São Paulo passou, e ainda está passando, por uma grande transformação com a implantação de ciclovias na cidade. Uma grande vitória não só para os ciclistas, mas para toda a cidade que necessita de uma atenção especial quando o assunto é transporte. Na extrema zona sul, onde o uso de bicicleta como transporte cresceu, não existe essa atenção especial por parte da prefeitura. Por isso, em avenidas como Teotônio Vilela, Interlagos e M’boi Mirim os deslocamentos com bicicletas são difíceis e inseguros.

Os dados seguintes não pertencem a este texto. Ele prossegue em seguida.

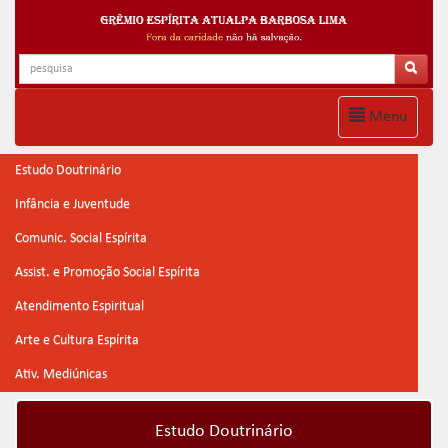
Menu
Estudo Doutrinário
Infância e Juventude
Comunic. Social Espírita
Assist. e Promoção Social Espírita
Atendimento Espiritual
Arte e Cultura Espírita
Ativ. Mediúnicas
Estudo Doutrinário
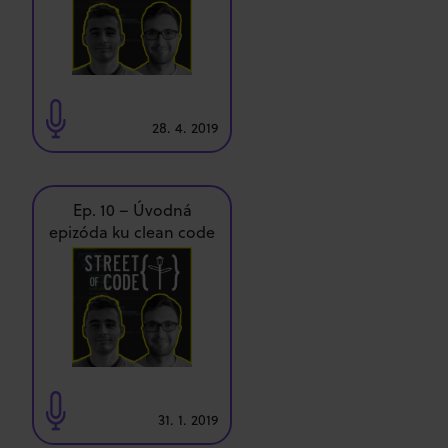
28. 4. 2019
Ep. 10 – Úvodná
epizóda ku clean code
sérii
31. 1. 2019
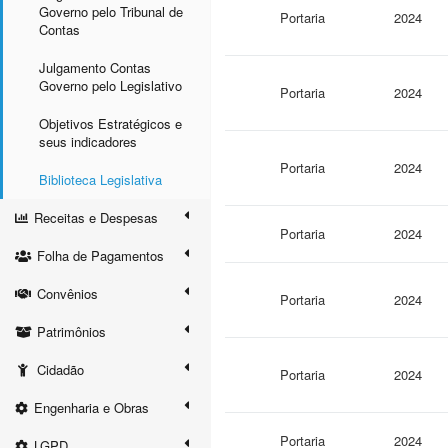
Governo pelo Tribunal de
Portaria
2024
Contas
Julgamento Contas
Governo pelo Legislativo
Portaria
2024
Objetivos Estratégicos e
seus indicadores
Portaria
2024
Biblioteca Legislativa
Receitas e Despesas
Portaria
2024
Folha de Pagamentos
Convênios
Portaria
2024
Patrimônios
Cidadão
Portaria
2024
Engenharia e Obras
Portaria
2024
LGPD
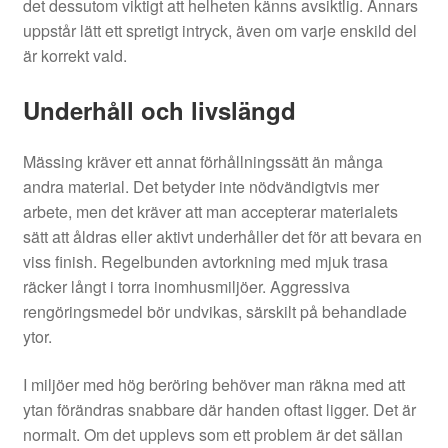
det dessutom viktigt att helheten känns avsiktlig. Annars
uppstår lätt ett spretigt intryck, även om varje enskild del
är korrekt vald.
Underhåll och livslängd
Mässing kräver ett annat förhållningssätt än många
andra material. Det betyder inte nödvändigtvis mer
arbete, men det kräver att man accepterar materialets
sätt att åldras eller aktivt underhåller det för att bevara en
viss finish. Regelbunden avtorkning med mjuk trasa
räcker långt i torra inomhusmiljöer. Aggressiva
rengöringsmedel bör undvikas, särskilt på behandlade
ytor.
I miljöer med hög beröring behöver man räkna med att
ytan förändras snabbare där handen oftast ligger. Det är
normalt. Om det upplevs som ett problem är det sällan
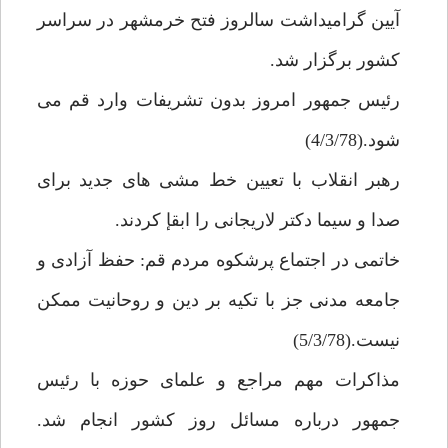
آيين گراميداشت سالروز فتح خرمشهر در سراسر
كشور برگزار شد.
رئيس جمهور امروز بدون تشريفات وارد قم مى
شود.(4/3/78)
رهبر انقلاب با تعيين خط مشى هاى جديد براى
صدا و سيما دكتر لاريجانى را ابقإ كردند.
خاتمى در اجتماع پرشكوه مردم قم: حفظ آزادى و
جامعه مدنى جز با تكيه بر دين و روحانيت ممكن
نيست.(5/3/78)
مذاكرات مهم مراجع و علماى حوزه با رئيس
جمهور درباره مسائل روز كشور انجام شد.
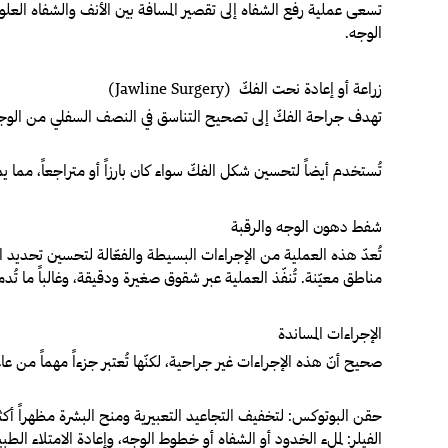
تسعى عملية رفع الشفاه إلى تقصير المسافة بين الأنف والشفاه العلوي
الوجه.
زراعة أو إعادة نحت الفكّ (Jawline Surgery)
تهدف جراحة الفكّ إلى تصحيح التناسق في النصف السفلي من الوجه
تُستخدم أيضاً لتحسين شكل الفكّ سواء كان بارزاً أو متراجعاً، مما يمنح
شفط دهون الوجه والرقبة
تُعدّ هذه العملية من الإجراءات البسيطة والفعّالة لتحسين تحديد ال
مناطق معيّنة. تُنفّذ العملية عبر شقوق صغيرة ودقيقة، وغالباً ما ت
الإجراءات المساندة
صحيح أنّ هذه الإجراءات غير جراحية، لكنّها تُعتبر جزءاً مهماً من ع
حقن البوتوكس
: لتخفيف التجاعيد التعبيرية ومنح البشرة مظهراً أكث
الفيلر:
لملء الخدود أو الشفاه أو خطوط الوجه، وإعادة الامتلاء الطب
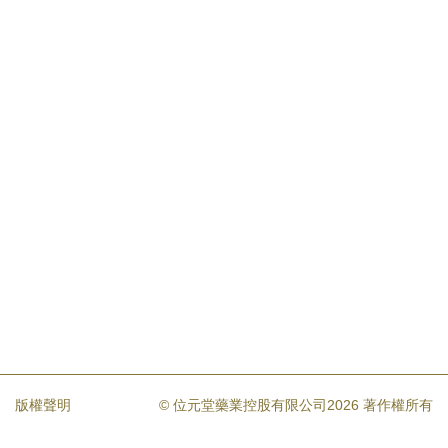
版權聲明
© 位元堂藥業控股有限公司2026 著作權所有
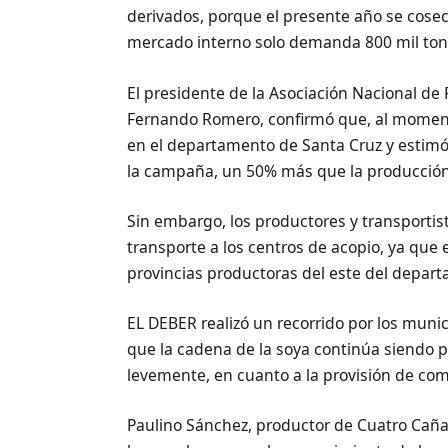
derivados, porque el presente año se cosec
mercado interno solo demanda 800 mil ton
El presidente de la Asociación Nacional de
Fernando Romero, confirmó que, al moment
en el departamento de Santa Cruz y estimó l
la campaña, un 50% más que la producción
Sin embargo, los productores y transportis
transporte a los centros de acopio, ya que 
provincias productoras del este del depar
EL DEBER realizó un recorrido por los muni
que la cadena de la soya continúa siendo 
levemente, en cuanto a la provisión de comb
Paulino Sánchez, productor de Cuatro Cañad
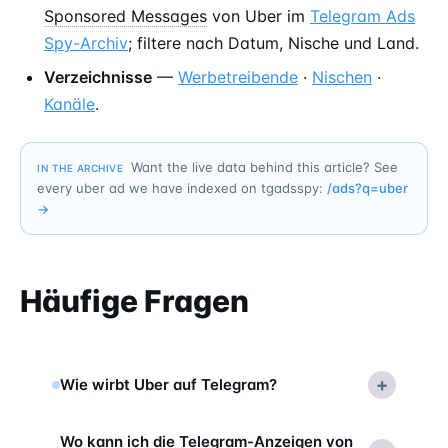
Sponsored Messages
von Uber im
Telegram Ads
Spy-Archiv
; filtere nach Datum, Nische und Land.
Verzeichnisse
—
Werbetreibende
·
Nischen
·
Kanäle
.
Want the live data behind this article? See
IN THE ARCHIVE
every uber ad we have indexed on tgadsspy:
/ads?q=
uber
→
Häufige Fragen
+
Wie wirbt Uber auf Telegram?
Wo kann ich die Telegram-Anzeigen von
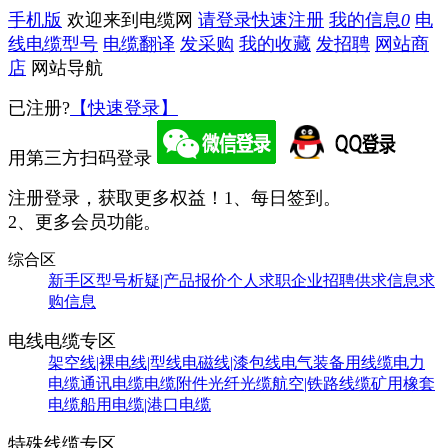
手机版
欢迎来到电缆网
请登录
快速注册
我的信息
0
电
线电缆型号
电缆翻译
发采购
我的收藏
发招聘
网站商
店
网站导航
已注册?
【快速登录】
用第三方扫码登录
注册登录，获取更多权益！
1、每日签到。
2、更多会员功能。
综合区
新手区
型号析疑|产品报价
个人求职
企业招聘
供求信息
求
购信息
电线电缆专区
架空线|裸电线|型线
电磁线|漆包线
电气装备用线缆
电力
电缆
通讯电缆
电缆附件
光纤光缆
航空|铁路线缆
矿用橡套
电缆
船用电缆|港口电缆
特殊线缆专区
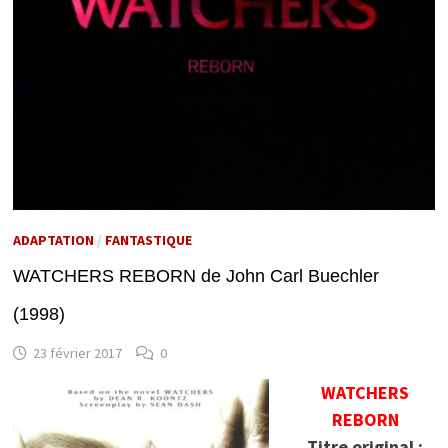
ADAPTATION
/
FANTASTIQUE
WATCHERS REBORN de John Carl Buechler
(1998)
23 février 2017
0
WATCHERS
REBORN
Titre original :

A Avenida Senador Teotônio Vilela, percorre regiões da cidade que é, praticamente, impossível se locomover de bicicleta. Em Parelheiros, por exemplo, os ciclistas fazem entre 500 a 1 mil viagens por dia. Já no Grajaú, e em outros bairros, os números de viagens por dia ultrapassam 2 mil (fonte: Pesquisa de Origem e Destino do Metrô – 2007).

avenida

A implantação de uma ciclovia na via beneficiará diversos bairros como Interlagos, Cidade Dutra, Rio Bonito, Parque das Árvores, Jordanópolis, Vila São José, Grajaú, Varginha, Balneário São José, Vargem Grande, Parelheiros, etc., tornando acessível a todos da região um meio de transporte saudável, econômico e sustentável. Além disso, ela possibilitará que muitos paulistanos e visitantes conheçam o Polo de Ecoturístico de São Paulo, localizado na região de Parelheiros e Marsilac.

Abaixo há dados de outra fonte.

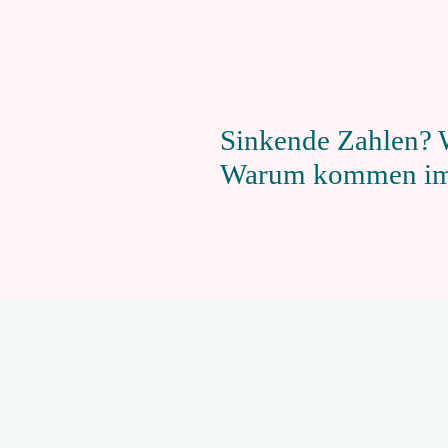
Sinkende Zahlen? 
Warum kommen imm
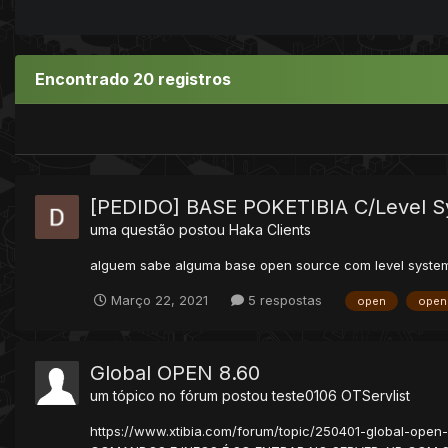
Encontrado 20 registros
[PEDIDO] BASE POKETIBIA C/Level 
uma questão postou
Haka
Clients
alguem sabe alguma base open source com level system 
Março 22, 2021
5 respostas
open
open
Global OPEN 8.60
um tópico no fórum postou
teste0106
OTServlist
https://www.xtibia.com/forum/topic/250401-global-ope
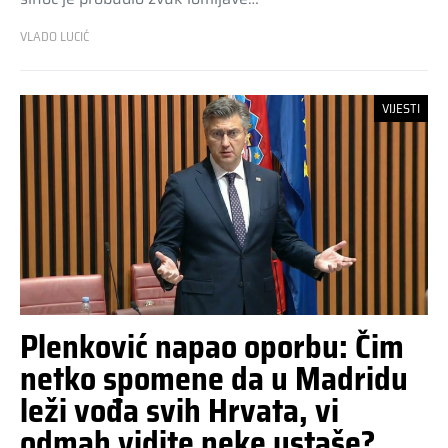
VLADO LUCIĆ
VIJESTI
Plenković napao oporbu: Čim
netko spomene da u Madridu
leži vođa svih Hrvata, vi
odmah vidite neke ustaše?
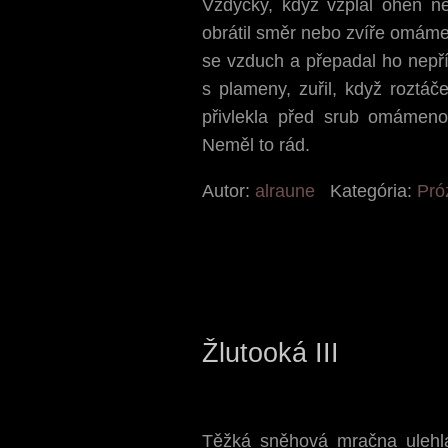
Vždycky, když vzplál oheň ne
obrátil směr nebo zvíře omámeně
se vzduch a přepadal ho nepříj
s plameny, zuřil, když roztáč
přivlekla před srub omámenou
Neměl to rád.
Autor:
alraune
Kategória:
Pró
Žlutooká III
Těžká sněhová mračna ulehla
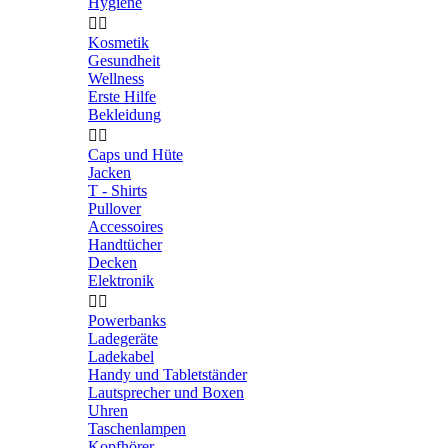
Hygiene


Kosmetik
Gesundheit
Wellness
Erste Hilfe
Bekleidung


Caps und Hüte
Jacken
T - Shirts
Pullover
Accessoires
Handtücher
Decken
Elektronik


Powerbanks
Ladegeräte
Ladekabel
Handy und Tabletständer
Lautsprecher und Boxen
Uhren
Taschenlampen
Kopfhörer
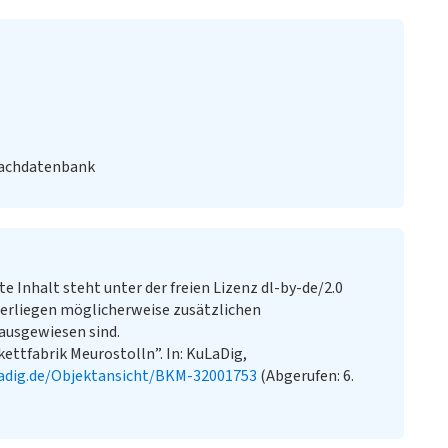
Fachdatenbank
te Inhalt steht unter der freien Lizenz dl-by-de/2.0
erliegen möglicherweise zusätzlichen
ausgewiesen sind.
ettfabrik Meurostolln”. In: KuLaDig,
adig.de/Objektansicht/BKM-32001753
(Abgerufen: 6.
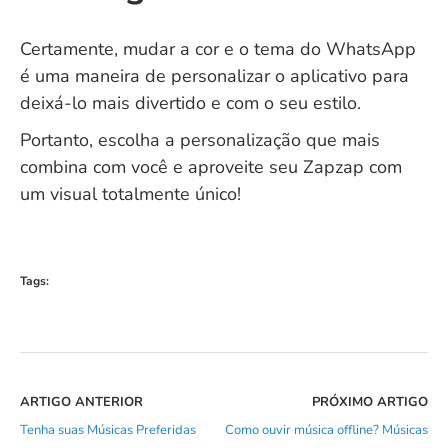
Certamente, mudar a cor e o tema do WhatsApp
é uma maneira de personalizar o aplicativo para
deixá-lo mais divertido e com o seu estilo.
Portanto, escolha a personalização que mais
combina com você e aproveite seu Zapzap com
um visual totalmente único!
Tags:
ARTIGO ANTERIOR
PRÓXIMO ARTIGO
Tenha suas Músicas Preferidas
Como ouvir música offline? Músicas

Sendo assim solicitamos, por meio de um abaixo-assinado, a criação de uma ciclovia na Teotônio Vilela, ligando Parelheiros à Cidade Dutra. A importância de uma ciclovia em avenidas movimentadas como as do extremo sul de São Paulo, vai além da mobilidade urbana. A implantação é uma importante causa para a vida, para a saúde e segurança dos ciclistas, dos pedestres, dos motoristas e moradores dessas regiões. Por isso, assine também o abaixo-assinado online, é fácil e rápido. Saiba que ajudando na coleta de dados, você trará ótimas consequências para nossa cidade, e para a vida de quem você nem ao menos conhece. Faça o bem, sem olhar a quem.